__Work item__. Return the stretch from the line with "o per il futuro. Sarete" through the line with "родукты, которые есть в" in the data below, character for character, skipping all pictures.

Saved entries
- - - - - - -

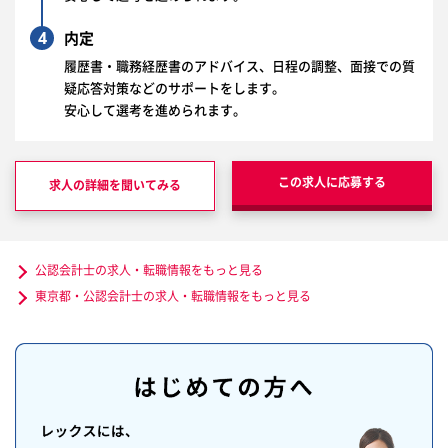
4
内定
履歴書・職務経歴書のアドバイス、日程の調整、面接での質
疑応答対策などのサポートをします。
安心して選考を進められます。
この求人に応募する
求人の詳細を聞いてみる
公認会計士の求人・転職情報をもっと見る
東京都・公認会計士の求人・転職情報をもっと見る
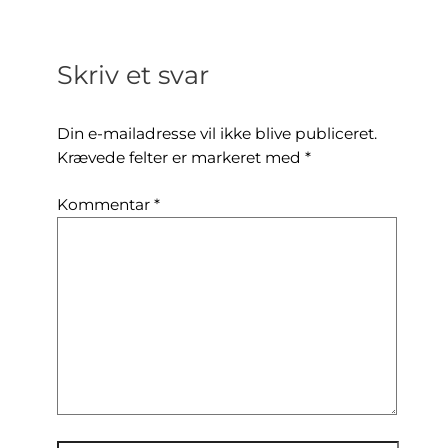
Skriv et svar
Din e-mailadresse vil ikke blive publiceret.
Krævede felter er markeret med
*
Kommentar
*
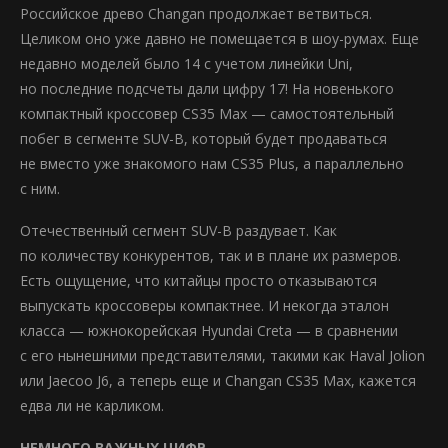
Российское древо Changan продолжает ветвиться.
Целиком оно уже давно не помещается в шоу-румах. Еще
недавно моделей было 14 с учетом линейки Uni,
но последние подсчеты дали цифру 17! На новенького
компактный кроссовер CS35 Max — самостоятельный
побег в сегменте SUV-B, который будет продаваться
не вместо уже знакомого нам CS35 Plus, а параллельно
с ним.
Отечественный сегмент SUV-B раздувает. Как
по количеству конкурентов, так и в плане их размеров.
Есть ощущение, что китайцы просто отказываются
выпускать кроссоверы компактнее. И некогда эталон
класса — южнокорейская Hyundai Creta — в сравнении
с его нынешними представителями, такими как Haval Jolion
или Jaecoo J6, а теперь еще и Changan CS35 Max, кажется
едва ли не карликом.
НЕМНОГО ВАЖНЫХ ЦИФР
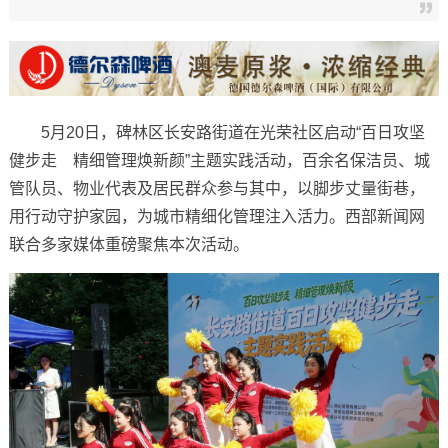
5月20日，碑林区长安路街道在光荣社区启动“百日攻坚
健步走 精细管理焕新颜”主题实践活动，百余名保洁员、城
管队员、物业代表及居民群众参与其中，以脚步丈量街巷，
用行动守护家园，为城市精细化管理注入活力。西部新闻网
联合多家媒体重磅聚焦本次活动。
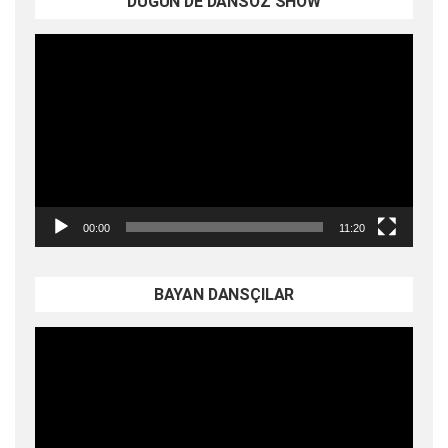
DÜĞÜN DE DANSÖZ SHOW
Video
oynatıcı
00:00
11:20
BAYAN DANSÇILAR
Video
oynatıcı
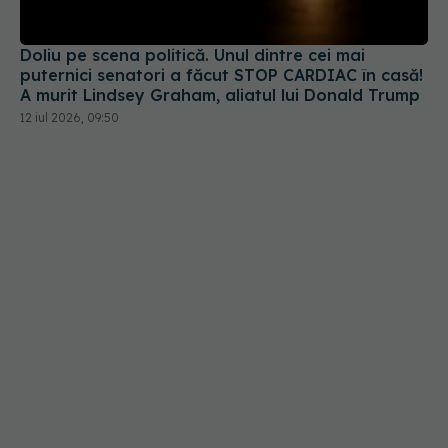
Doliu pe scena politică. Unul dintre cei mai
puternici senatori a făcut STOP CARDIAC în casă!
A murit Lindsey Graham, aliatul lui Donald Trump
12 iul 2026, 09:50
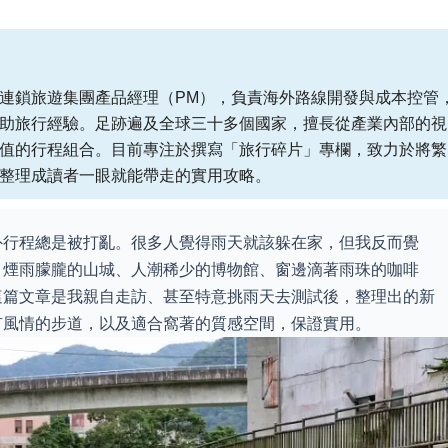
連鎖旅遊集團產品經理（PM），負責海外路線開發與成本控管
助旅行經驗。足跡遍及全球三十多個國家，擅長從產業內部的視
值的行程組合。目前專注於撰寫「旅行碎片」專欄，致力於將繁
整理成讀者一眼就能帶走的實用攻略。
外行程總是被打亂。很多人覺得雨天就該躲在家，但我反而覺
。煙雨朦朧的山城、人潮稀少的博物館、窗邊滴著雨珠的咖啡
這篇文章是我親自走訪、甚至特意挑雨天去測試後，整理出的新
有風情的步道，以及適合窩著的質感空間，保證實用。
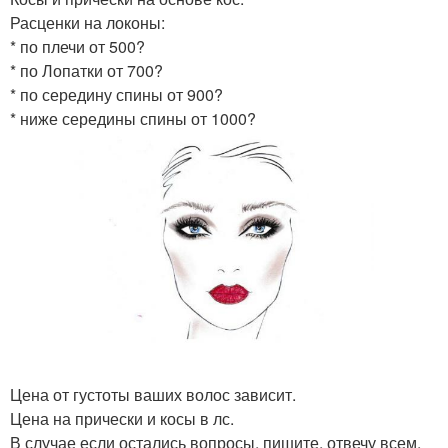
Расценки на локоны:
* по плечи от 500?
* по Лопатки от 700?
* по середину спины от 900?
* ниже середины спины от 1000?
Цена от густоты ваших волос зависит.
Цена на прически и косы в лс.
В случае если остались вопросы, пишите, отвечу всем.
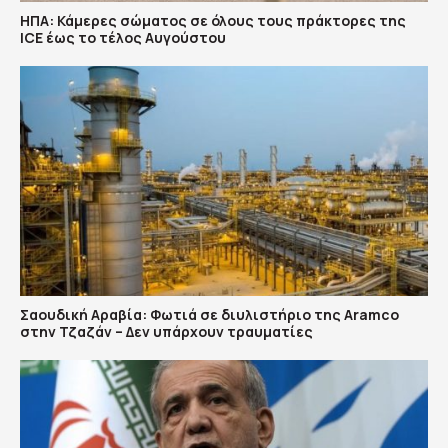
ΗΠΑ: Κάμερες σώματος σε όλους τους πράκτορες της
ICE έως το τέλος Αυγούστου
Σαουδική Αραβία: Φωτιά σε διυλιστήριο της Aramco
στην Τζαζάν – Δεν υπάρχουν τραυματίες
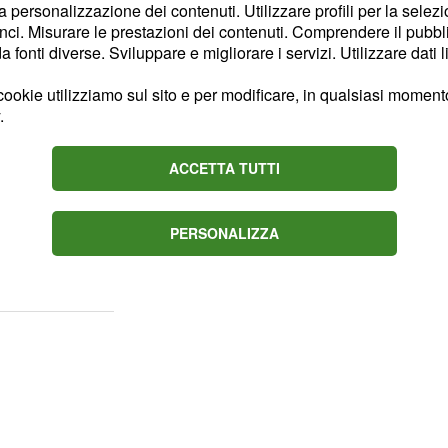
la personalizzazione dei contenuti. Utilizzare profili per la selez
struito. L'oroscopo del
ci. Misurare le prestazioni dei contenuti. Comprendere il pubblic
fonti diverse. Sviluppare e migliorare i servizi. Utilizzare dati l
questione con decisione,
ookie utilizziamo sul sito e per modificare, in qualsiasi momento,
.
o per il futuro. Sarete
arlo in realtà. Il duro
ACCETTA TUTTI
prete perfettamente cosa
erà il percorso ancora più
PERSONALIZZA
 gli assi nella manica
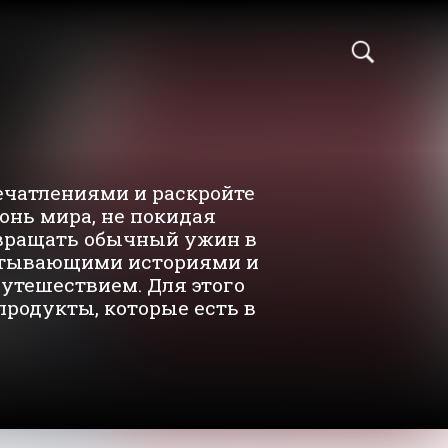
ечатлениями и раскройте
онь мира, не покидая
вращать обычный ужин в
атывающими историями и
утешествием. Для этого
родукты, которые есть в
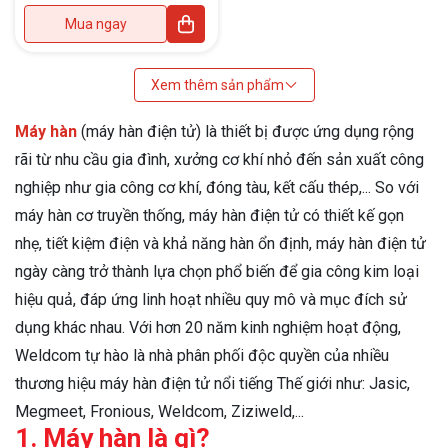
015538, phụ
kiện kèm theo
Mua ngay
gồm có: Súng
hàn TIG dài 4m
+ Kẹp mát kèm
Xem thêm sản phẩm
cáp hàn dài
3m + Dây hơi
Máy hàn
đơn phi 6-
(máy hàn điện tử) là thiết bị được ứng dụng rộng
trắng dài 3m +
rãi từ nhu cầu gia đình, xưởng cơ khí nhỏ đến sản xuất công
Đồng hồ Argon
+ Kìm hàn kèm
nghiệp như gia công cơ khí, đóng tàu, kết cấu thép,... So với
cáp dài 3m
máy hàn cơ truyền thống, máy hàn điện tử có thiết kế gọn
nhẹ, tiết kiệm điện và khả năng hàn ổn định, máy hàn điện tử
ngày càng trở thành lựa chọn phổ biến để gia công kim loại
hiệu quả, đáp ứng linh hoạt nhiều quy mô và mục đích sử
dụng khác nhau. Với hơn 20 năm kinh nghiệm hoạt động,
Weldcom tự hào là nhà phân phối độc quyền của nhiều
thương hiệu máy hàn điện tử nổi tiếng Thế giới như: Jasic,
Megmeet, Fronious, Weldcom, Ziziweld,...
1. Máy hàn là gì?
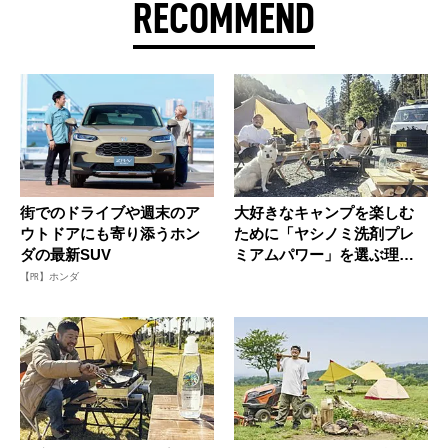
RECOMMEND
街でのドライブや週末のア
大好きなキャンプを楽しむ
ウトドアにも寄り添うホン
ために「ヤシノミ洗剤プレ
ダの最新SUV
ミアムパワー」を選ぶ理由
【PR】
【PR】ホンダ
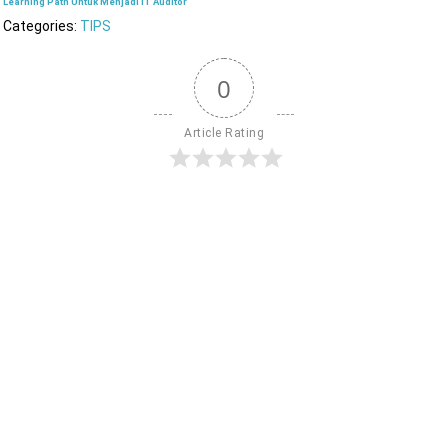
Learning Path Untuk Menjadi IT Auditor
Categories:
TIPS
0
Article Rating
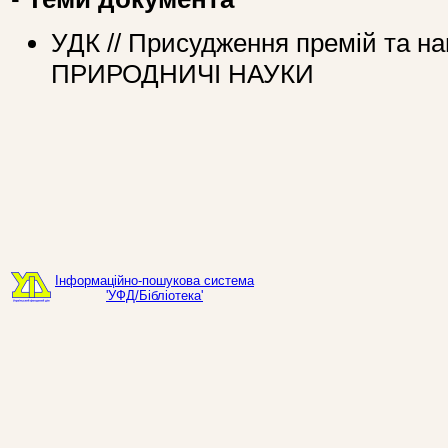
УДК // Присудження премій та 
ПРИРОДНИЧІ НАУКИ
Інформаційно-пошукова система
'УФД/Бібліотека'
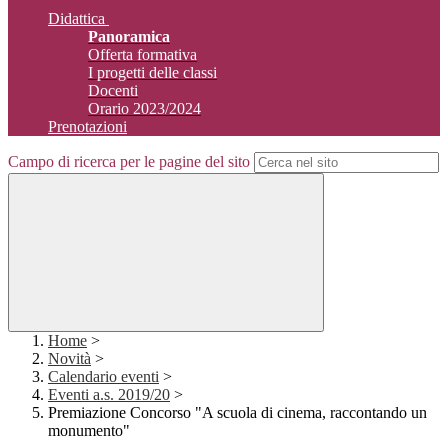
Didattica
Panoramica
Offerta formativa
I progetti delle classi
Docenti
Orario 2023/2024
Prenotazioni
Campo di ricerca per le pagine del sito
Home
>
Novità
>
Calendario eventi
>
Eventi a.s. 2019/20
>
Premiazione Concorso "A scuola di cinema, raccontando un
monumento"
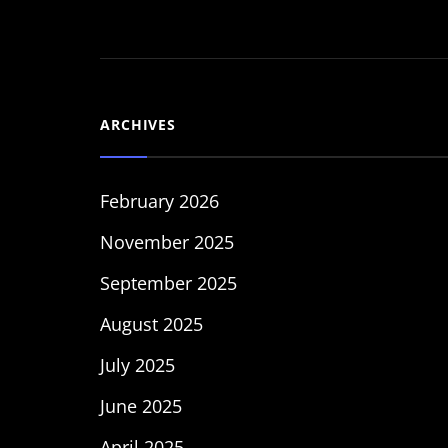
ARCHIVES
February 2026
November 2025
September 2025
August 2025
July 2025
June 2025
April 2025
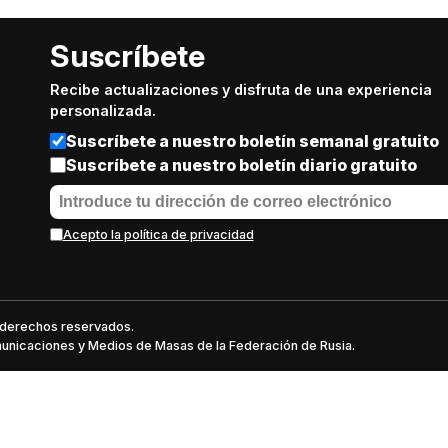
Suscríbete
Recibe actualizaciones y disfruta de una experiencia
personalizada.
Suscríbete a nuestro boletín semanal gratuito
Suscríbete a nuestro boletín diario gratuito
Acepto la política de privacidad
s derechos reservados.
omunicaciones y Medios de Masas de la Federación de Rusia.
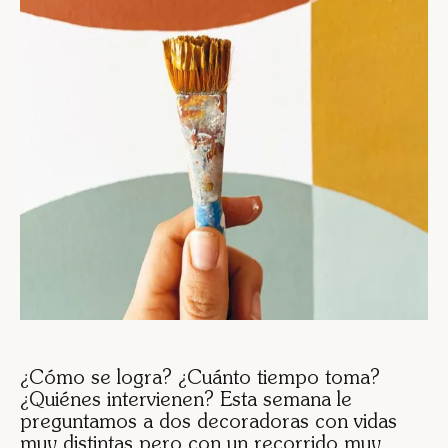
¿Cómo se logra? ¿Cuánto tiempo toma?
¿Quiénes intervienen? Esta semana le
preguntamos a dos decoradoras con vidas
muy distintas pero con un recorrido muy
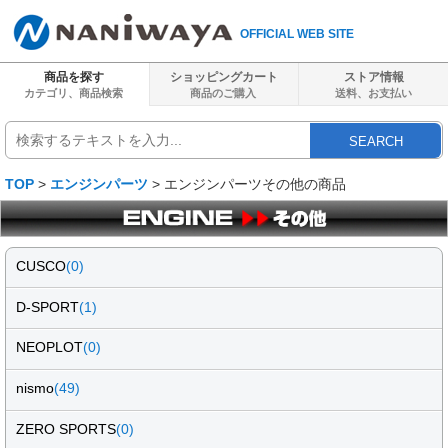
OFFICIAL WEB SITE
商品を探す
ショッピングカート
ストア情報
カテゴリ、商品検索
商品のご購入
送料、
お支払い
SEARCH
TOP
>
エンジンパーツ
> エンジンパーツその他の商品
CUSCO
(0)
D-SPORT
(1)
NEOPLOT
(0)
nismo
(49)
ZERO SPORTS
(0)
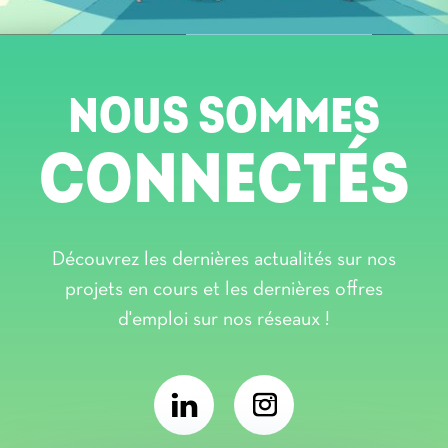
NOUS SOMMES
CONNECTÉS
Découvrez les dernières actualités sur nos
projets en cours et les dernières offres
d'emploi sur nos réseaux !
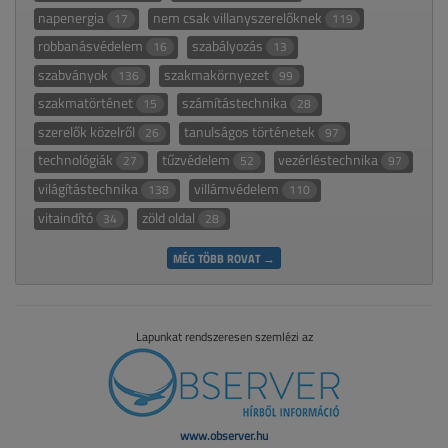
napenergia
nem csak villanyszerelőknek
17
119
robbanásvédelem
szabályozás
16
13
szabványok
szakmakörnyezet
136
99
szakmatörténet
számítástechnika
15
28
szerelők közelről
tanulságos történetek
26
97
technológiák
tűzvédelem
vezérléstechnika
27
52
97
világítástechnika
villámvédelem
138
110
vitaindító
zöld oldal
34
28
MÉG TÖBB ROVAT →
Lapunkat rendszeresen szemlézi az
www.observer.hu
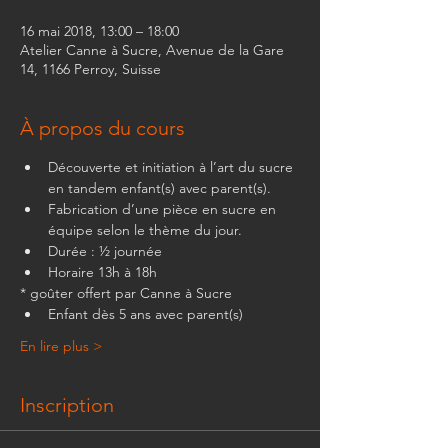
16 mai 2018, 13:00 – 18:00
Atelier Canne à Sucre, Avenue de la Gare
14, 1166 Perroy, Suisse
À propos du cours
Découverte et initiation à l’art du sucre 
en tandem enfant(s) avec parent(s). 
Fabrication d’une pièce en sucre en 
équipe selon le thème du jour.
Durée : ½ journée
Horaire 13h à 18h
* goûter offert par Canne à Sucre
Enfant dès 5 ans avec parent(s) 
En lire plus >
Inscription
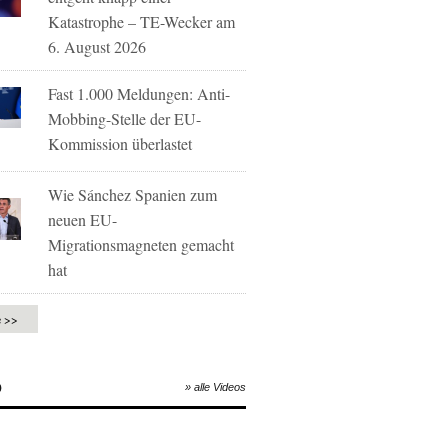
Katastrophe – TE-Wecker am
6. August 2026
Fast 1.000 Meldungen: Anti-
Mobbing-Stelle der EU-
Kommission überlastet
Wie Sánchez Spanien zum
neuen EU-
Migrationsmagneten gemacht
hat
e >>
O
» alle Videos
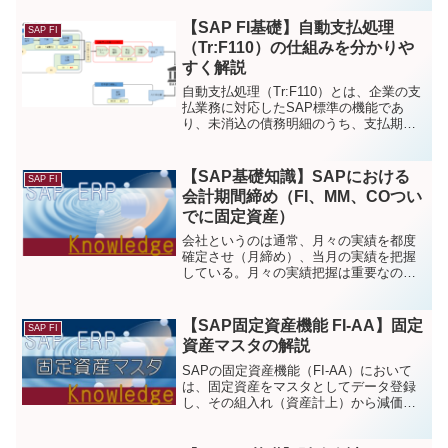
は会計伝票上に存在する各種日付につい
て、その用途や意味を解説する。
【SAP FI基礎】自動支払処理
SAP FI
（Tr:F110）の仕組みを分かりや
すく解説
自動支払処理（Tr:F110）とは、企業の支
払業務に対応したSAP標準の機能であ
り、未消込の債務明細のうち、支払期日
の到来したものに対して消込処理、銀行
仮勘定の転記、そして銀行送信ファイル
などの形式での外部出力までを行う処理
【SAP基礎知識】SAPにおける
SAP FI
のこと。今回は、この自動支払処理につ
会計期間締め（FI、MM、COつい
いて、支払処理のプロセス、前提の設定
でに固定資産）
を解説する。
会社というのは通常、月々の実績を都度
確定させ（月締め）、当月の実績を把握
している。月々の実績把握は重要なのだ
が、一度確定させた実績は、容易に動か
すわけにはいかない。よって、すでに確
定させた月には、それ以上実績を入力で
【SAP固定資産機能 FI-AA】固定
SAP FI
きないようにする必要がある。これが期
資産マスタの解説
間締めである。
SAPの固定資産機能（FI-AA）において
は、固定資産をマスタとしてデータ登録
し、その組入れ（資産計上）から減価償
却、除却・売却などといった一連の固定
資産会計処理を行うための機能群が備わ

- - - - - - -

__Answer to this exercise__.
o per il futuro. Sarete
arlo in realtà. Il duro
ACCETTA TUTTI
prete perfettamente cosa
erà il percorso ancora più
PERSONALIZZA
 gli assi nella manica
ечатлениями и раскройте
онь мира, не покидая
вращать обычный ужин в
атывающими историями и
утешествием. Для этого
родукты, которые есть в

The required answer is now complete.